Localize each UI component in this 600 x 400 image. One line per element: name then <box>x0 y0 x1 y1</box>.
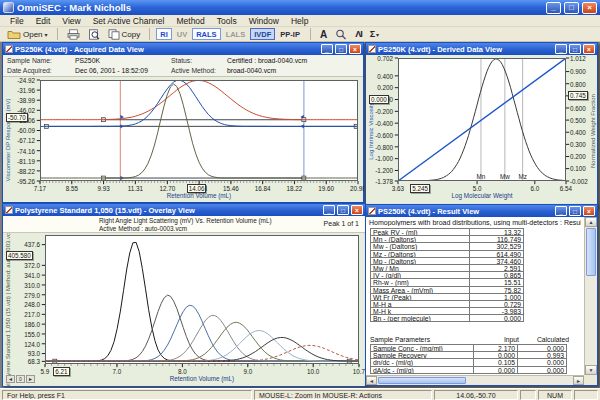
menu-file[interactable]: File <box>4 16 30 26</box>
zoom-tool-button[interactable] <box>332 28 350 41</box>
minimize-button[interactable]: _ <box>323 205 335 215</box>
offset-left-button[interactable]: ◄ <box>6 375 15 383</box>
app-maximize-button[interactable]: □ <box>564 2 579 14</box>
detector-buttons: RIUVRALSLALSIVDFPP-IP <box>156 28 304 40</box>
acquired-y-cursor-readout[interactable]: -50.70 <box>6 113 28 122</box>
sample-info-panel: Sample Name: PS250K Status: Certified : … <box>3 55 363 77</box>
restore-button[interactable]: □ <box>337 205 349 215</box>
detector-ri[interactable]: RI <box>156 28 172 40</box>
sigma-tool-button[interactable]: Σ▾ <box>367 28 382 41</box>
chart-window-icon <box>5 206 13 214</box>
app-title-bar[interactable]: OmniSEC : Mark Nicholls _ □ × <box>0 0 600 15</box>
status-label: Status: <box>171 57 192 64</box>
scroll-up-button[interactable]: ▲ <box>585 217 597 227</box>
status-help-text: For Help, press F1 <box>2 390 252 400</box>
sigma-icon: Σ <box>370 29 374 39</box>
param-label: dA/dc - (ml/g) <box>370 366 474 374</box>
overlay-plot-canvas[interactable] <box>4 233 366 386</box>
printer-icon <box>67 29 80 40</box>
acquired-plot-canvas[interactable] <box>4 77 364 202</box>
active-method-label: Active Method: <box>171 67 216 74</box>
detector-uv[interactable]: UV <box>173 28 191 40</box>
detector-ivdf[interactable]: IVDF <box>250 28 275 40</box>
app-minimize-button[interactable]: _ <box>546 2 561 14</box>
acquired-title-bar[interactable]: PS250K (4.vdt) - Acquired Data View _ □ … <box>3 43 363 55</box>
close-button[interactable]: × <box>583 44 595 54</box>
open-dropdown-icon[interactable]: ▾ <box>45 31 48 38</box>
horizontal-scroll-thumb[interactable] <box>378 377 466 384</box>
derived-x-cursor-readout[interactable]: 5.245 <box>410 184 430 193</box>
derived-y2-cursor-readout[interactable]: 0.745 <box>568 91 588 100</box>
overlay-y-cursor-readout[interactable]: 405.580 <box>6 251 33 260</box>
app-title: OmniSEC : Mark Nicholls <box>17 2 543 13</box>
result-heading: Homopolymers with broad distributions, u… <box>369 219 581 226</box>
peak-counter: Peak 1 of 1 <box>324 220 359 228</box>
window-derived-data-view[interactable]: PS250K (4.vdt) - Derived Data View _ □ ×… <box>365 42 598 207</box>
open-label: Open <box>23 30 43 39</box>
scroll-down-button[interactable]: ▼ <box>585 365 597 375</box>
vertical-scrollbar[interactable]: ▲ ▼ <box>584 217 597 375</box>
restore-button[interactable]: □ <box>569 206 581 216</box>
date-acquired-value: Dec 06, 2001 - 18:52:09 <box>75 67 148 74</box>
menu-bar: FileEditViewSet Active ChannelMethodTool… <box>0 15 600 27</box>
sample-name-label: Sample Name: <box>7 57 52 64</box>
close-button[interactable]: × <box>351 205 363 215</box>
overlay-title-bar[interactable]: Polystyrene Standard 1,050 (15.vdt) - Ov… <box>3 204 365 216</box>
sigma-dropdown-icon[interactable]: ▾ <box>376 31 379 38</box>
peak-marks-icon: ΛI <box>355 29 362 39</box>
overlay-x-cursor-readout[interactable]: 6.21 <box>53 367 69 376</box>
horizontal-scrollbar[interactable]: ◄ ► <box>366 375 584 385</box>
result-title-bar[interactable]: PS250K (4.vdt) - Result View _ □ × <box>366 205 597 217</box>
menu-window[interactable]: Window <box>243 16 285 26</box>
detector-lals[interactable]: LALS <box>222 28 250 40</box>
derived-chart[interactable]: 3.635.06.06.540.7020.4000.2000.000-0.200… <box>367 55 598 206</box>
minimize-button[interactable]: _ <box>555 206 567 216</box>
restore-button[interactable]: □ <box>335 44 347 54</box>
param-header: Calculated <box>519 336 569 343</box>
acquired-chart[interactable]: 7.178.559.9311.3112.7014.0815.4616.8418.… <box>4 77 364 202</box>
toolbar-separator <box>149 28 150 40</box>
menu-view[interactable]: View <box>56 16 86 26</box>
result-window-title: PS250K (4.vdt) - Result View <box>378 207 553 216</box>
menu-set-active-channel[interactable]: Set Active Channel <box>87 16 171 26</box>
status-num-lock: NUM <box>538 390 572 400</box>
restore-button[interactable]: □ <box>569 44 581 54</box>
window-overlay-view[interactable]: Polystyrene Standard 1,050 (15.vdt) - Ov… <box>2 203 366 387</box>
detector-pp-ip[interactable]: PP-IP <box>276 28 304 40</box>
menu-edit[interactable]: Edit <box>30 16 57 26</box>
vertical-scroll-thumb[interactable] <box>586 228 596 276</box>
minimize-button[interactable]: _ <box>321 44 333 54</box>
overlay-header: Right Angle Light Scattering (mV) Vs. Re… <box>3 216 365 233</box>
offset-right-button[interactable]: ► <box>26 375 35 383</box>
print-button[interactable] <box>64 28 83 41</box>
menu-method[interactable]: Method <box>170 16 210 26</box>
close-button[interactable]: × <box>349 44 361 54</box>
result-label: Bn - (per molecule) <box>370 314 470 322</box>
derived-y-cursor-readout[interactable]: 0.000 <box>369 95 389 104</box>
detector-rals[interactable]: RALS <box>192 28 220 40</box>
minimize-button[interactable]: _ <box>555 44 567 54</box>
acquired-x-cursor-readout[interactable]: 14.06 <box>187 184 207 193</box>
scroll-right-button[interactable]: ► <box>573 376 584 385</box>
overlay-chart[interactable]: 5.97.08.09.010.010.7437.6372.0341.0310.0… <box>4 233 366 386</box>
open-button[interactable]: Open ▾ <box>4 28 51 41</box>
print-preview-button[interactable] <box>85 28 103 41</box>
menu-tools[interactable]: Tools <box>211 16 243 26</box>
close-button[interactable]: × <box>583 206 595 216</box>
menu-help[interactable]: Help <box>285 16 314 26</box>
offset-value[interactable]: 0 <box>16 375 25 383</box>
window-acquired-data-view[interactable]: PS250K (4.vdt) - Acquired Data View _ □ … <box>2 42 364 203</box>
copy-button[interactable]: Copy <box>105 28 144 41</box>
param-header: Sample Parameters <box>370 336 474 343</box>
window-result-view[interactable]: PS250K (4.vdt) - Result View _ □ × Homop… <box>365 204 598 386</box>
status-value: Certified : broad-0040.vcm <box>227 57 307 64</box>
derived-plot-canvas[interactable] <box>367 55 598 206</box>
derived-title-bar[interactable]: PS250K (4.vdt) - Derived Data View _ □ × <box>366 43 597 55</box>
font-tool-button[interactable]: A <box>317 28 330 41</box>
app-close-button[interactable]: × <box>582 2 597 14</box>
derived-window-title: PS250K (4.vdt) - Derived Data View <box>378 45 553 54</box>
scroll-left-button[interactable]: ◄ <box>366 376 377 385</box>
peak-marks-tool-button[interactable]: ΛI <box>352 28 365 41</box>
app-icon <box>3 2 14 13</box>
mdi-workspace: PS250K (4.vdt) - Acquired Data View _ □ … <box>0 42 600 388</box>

_ _ _ _

• _TASK BRIEF_
Return each line of the listing that holds the word "left".

• _ANSWER TO THIS PROBLEM_
offset-left-button[interactable]: ◄ <box>6 375 15 383</box>
scroll-left-button[interactable]: ◄ <box>366 376 377 385</box>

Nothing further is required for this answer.